A Spectacle in the Night Sky
WHERE: The District and Northern Virginia.[an error occurred while processing this directive]
WHY: Universe under glass, stars in bars and a meteor show.
HOW FAR: About 90 miles from start to finish.
Saturday night, go find a dark place far from city glare and look deep into the sky. What you see may put stars in your eyes.
Astronomers are predicting a Leonid meteor shower for that evening, a phenomenon that occurs when Earth moves through the densest part of the debris trail left by the Tempel-Tuttle comet. As the planet spins through the celestial detritus, particles as small as a grain of sand or as large as a boulder enter the atmosphere at great speeds and create clouds of ionized molecules around the particles. They then become visible to earthlings below as meteors or shooting stars.
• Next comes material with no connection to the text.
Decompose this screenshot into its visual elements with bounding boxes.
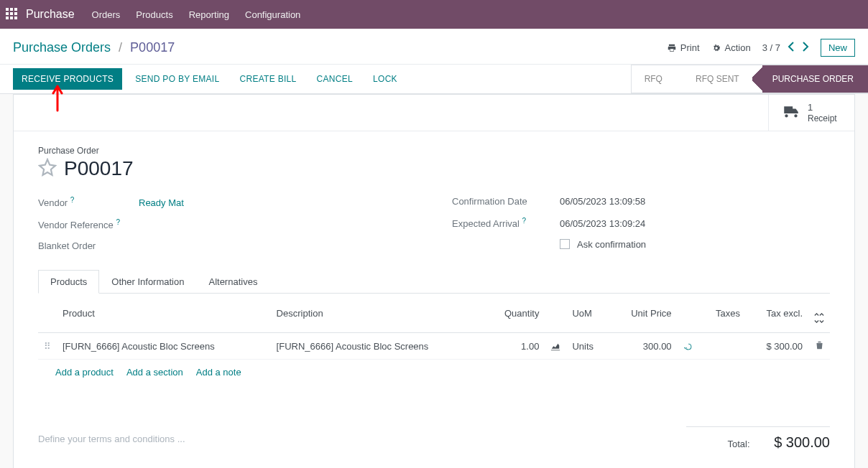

On a typical night, four or five meteors appear per hour. On rare occasions, lucky stargazers can watch near-constant streams of meteors, with several hundred streaking across the sky per hour. Then there are the annual meteor shows that produce consistently visible showers in the D.C. region, such as the upcoming Leonid and the Geminid shower, which is supposed to peak Dec. 13-14. Each shower is named for the constellation from which the meteors appear to emerge: Leonid is for Leo; Geminid is for, you guessed it, Gemini.
This year, the Leonid shower could generate as many as several dozen visible meteors per hour. And they can move at 2,650 miles per minute, so don't blink. "If you come out and the skies are clear, you'll see something," says Phil Wherry, president of the Northern Virginia Astronomy Club, which is hosting a public viewing of the shower at C.M. Crockett Park in Fauquier County. To make the most of your meteor viewing, Wherry suggests picking a pitch-black spot and lying on your back, then gazing at the heavens with the naked eye. The club also will be on hand with telescopes for sights such as Saturn's rings and Jupiter's clouds.
"I think human beings have a basic desire to understand their place in the universe," Wherry says. "It helps to give you a sense of perspective." That makes for a pretty profound Saturday night out.